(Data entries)
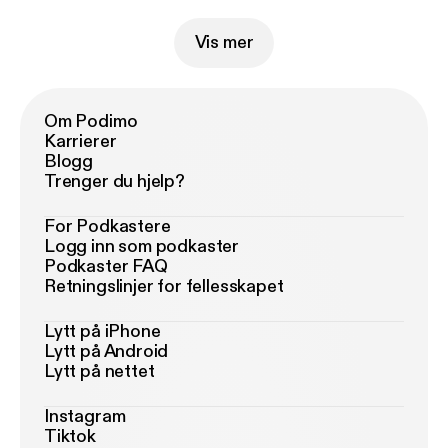
Vis mer
Om Podimo
Karrierer
Blogg
Trenger du hjelp?
For Podkastere
Logg inn som podkaster
Podkaster FAQ
Retningslinjer for fellesskapet
Lytt på iPhone
Lytt på Android
Lytt på nettet
Instagram
Tiktok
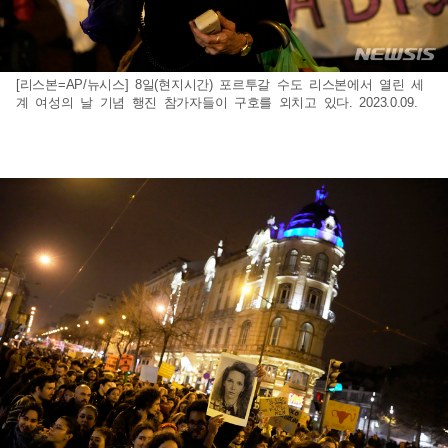
[리스본=AP/뉴시스] 8일(현지시간) 포르투갈 수도 리스본에서 열린 세
계 여성의 날 기념 행진 참가자들이 구호를 외치고 있다. 2023.0.09.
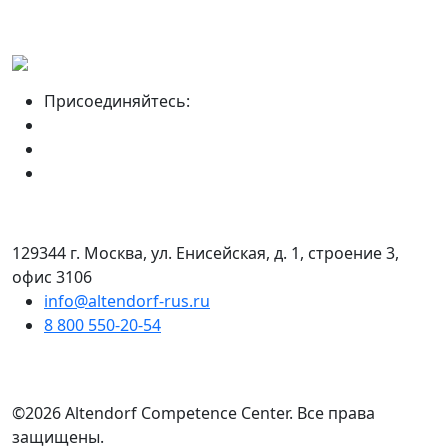
Присоединяйтесь:
129344 г. Москва, ул. Енисейская, д. 1, строение 3,
офис 3106
info@altendorf-rus.ru
8 800 550-20-54
©2026 Altendorf Сompetence Сenter. Все права
защищены.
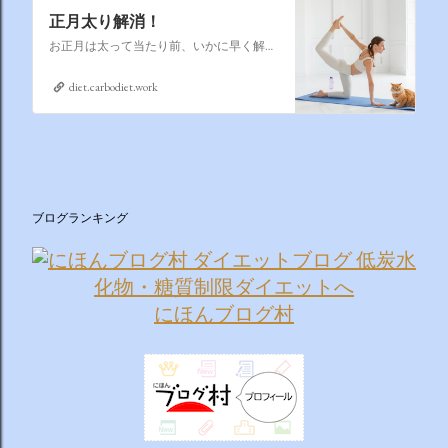
正月太り解消！
お正月は太って当たり前、いかに早く解消するかそれが課題なのです
diet.carbodiet.work
ブログランキング
にほんブログ村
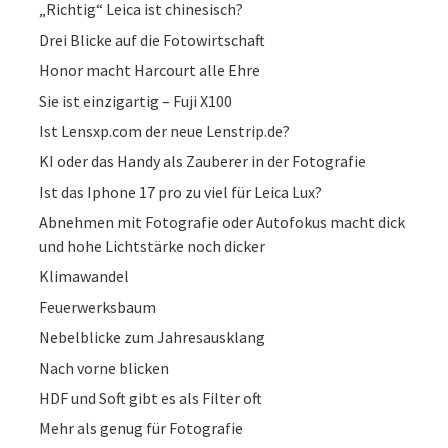
„Richtig“ Leica ist chinesisch?
Drei Blicke auf die Fotowirtschaft
Honor macht Harcourt alle Ehre
Sie ist einzigartig – Fuji X100
Ist Lensxp.com der neue Lenstrip.de?
KI oder das Handy als Zauberer in der Fotografie
Ist das Iphone 17 pro zu viel für Leica Lux?
Abnehmen mit Fotografie oder Autofokus macht dick
und hohe Lichtstärke noch dicker
Klimawandel
Feuerwerksbaum
Nebelblicke zum Jahresausklang
Nach vorne blicken
HDF und Soft gibt es als Filter oft
Mehr als genug für Fotografie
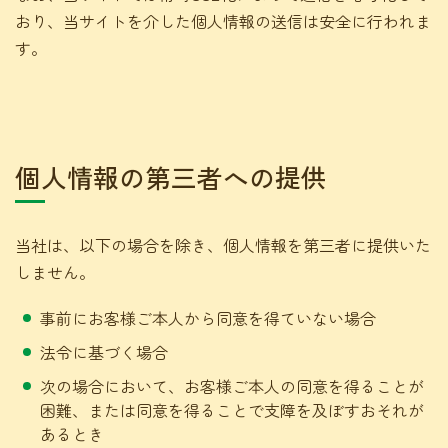
おり、当サイトを介した個人情報の送信は安全に行われま
す。
個人情報の第三者への提供
当社は、以下の場合を除き、個人情報を第三者に提供いた
しません。
事前にお客様ご本人から同意を得ていない場合
法令に基づく場合
次の場合において、お客様ご本人の同意を得ることが
困難、または同意を得ることで支障を及ぼすおそれが
あるとき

- [What you need to do] Scan the data above for the word "Leica". Copy every line in which it is found.

- [Answer section]
„Richtig“ Leica ist chinesisch?
Ist das Iphone 17 pro zu viel für Leica Lux?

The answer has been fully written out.